We only support automated correlation analysis between exclusive (radio button) questions. These questions may be ordered or unordered.

For two questions such that at least one of them is unordered, we return the $$\chi^2$$ statistic, its p-value, and compute Cramer's $$V$$ to determine correlation. We also use Cramer's $$V$$ when comparing a nominal and an ordinal question. Ordinal questions are compared using Spearman's $$\rho$$. Since in practice we rarely have sufficient data to return confidence intervals on such point estimates, we simply flag the pair and leave the interpretation of the values up to the survey designer.

For non-exclusive (checkbox) ordered questions, we would need a meaningful metric to understand what the relationship between subsets of checkboxes are. For example, in a question of four answer options A, B, C, and D, we would need to know how to compare the answers {A,B}, {B,C}, and {A,C}. If their values are additive and we let their weights correspond to their indices, how far apart are the choices {A,B} and {C}? Any analysis would have to be domain-specific and thus falls outside the scope of SurveyMan.
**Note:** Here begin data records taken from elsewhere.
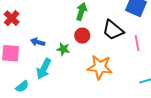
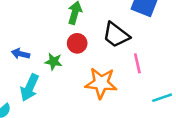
pink line: (137, 43) -> (137, 63), moved

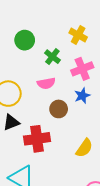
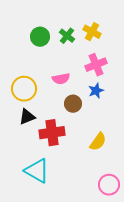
green cross: (52, 57) -> (67, 36), moved

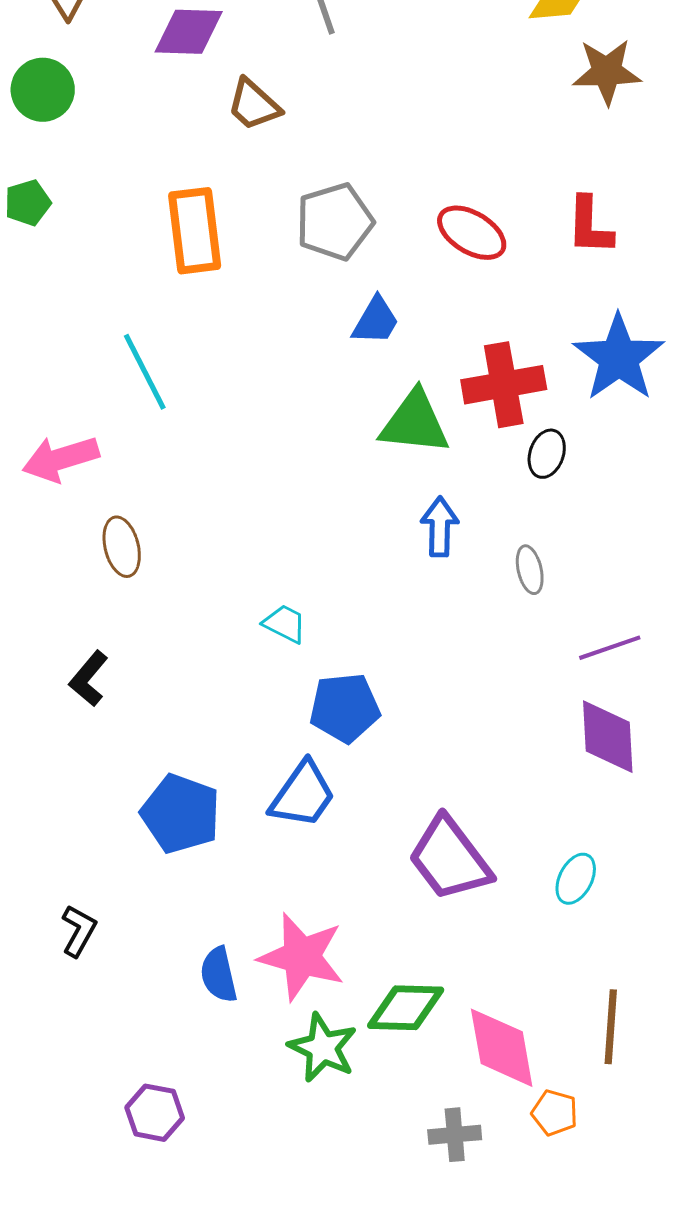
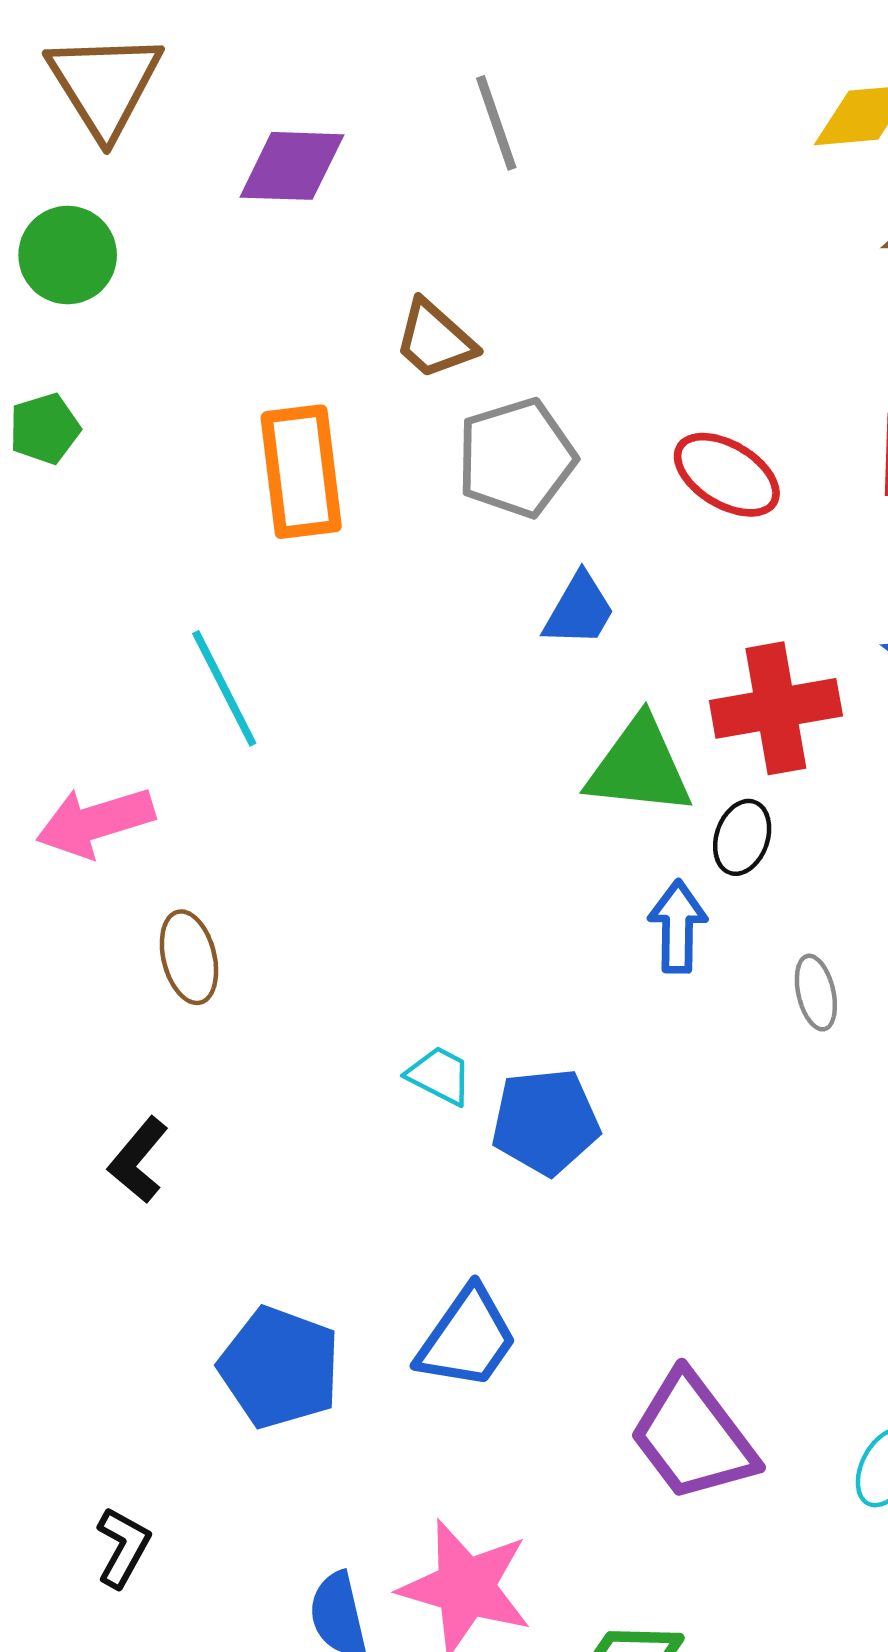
brown trapezoid: (254, 105) -> (435, 340), moved
black ellipse: (547, 454) -> (742, 837), moved
blue pentagon: (345, 708) -> (545, 1122), moved

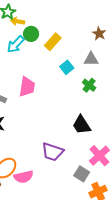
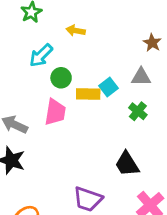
yellow arrow: (18, 21) -> (76, 31), moved
green circle: (31, 34) -> (61, 78), moved
yellow rectangle: (53, 42) -> (88, 94), moved, turned 48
For non-exclusive (checkbox) unordered questions, we also run into trouble. We don't have to worry about specialized distance functions, but we do have to worry about the fact that our categories are not exclusive. That is, we can no longer use a categorical random variable to represent the question, since a single respondent may belong to multiple categories. This violates the conditions of all known tests. We could use subsets as our events instead and analyze them as we do with exclusive data. However, the contingency table for a question $$q_i$$ having $$m$$ options will have $$2^m - 1$$ as one of its dimensions. While Cramer's $$V$$ reduces the impact of the degrees of freedom on the $$\chi^2$$ test, we still have the problem of sparsity in the table's cells. We observed in simulation that, as sparsity increased, the range of errors increased. While we would still sometimes see the injected correlated questions show up, we also saw many more cases of a question being classified as having a correlation coefficient close to 0 when compared against itself. The misclassification wasn't too bad for three checkbox options, but it was unacceptable at 4. As a result, we do not support correlation on checkbox questions.

If users want to do correlation on checkbox questions anyway, they can enumerate the subsets and display these as exclusive questions. It's true that the very problem we try to avoid with checkbox questions could still be a problem with radio button questions. However, it's unusual in practice to have a large number of nominal choices. We could compute the required number of random respondents needed to have at least 5 entries in each cell of the contingency table and only analyze correlation if this condition is met. This is something to consider for future SurveyMan releases and requires further investigation.